KGS and WHR have a different elo scale, I believe. The total spread of ranks from my 40k games on GoShrine is ~2000 elo which, if spread evenly, is 50 elo per rank/stone.
Again, I'd be interested to know if you see this with real data. The example you propose is not completely impossible in general usage, but is one I would certainly not see on GoShrine (600 elo is a 15 stone handicap at 25 kyu),
-Pete
I like playing around with rating math, sorry for the tldr text.

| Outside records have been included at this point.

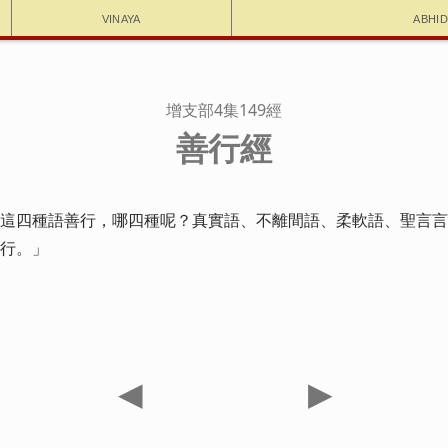
Vinaya
Abhi
增支部4集149經
善行經
這四種語善行，哪四種呢？真實語、不離間語、柔軟語、聖言言
行。」
◀
▶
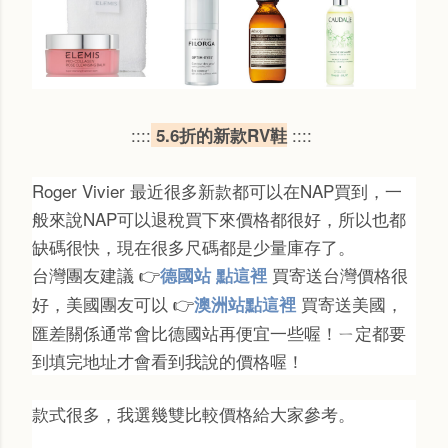
::::
::::
5.6折的新款RV鞋
Roger Vivier 最近很多新款都可以在NAP買到，一
般來說NAP可以退稅買下來價格都很好，所以也都
缺碼很快，現在很多尺碼都是少量庫存了。
台灣團友建議
買寄送台灣價格很
德國站 點這裡
👉
好，美國團友可以
買寄送美國，
澳洲站點這裡
👉
匯差關係通常會比德國站再便宜一些喔！ㄧ定都要
到填完地址才會看到我說的價格喔！
款式很多，我選幾雙比較價格給大家參考。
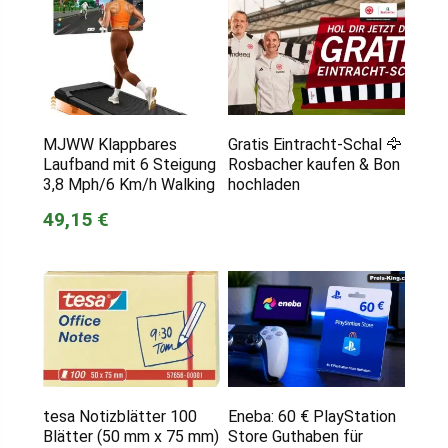
MJWW Klappbares
Gratis Eintracht-Schal 🦅
Laufband mit 6 Steigung
Rosbacher kaufen & Bon
3,8 Mph/6 Km/h Walking
hochladen
49,15 €
tesa Notizblätter 100
Eneba: 60 € PlayStation
Blätter (50 mm x 75 mm)
Store Guthaben für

I did convert from the KGS scale to the standard Elo scale, and it looks like your WHR code handicap parameter takes a standard Elo scale number.
KGS: P = 1 / ( 1 + e^(k*(RankB-RankA)) ) [k=0.85 for 30k-5k, k=1.3 for 2d+]
Elo: P = 1 / ( 1 + 10^((RankB-RankA)/400)) )
So for kyu players and 1 rank difference: RankB-RankA=1 and k=0.85. Then you can solve for what the Elo difference is. EGF has some statistics on even games here: http://gemma.ujf.cas.cz/~cieply/GO/statev.html
Generally for weaker kyu players the chance of upset is around 45%, for stronger players it goes down. I put the expected win rates for KGS and EGF formulas, along with the observed win rates for EGF tournaments here:
Code: Select all
| | KGS | EGF | EGF | KGS | EGF | EGF |
| | exp. | exp. | obs. | exp. | exp. | obs. |
| even game | win % | win % | win % | elo | elo | elo |
|-----------|-------|-------|-------|-------|-------|-------|
| 10k vs 9k | 30.0 | 33.9 | 44.8 | 148 | 116 | 36 |
| 5d vs 6d | 21.4 | 20.1 | 27.8 | 226 | 232 | 166 |
You can see quite a discrepancy between the win rates predicted by the EGF formula and those observed. Since ratings are estimated values of random variables, the observed win% will usually be lower than the expected win% (errors in the rating estimation tend to create more upsets than expected). Also these statistics are mostly from McMahon tournaments, which tends to match underrated 10kyus with overrated 9kyus.
Remi do you have any numbers like this for observed KGS games to get numbers for Elo/Rank from them?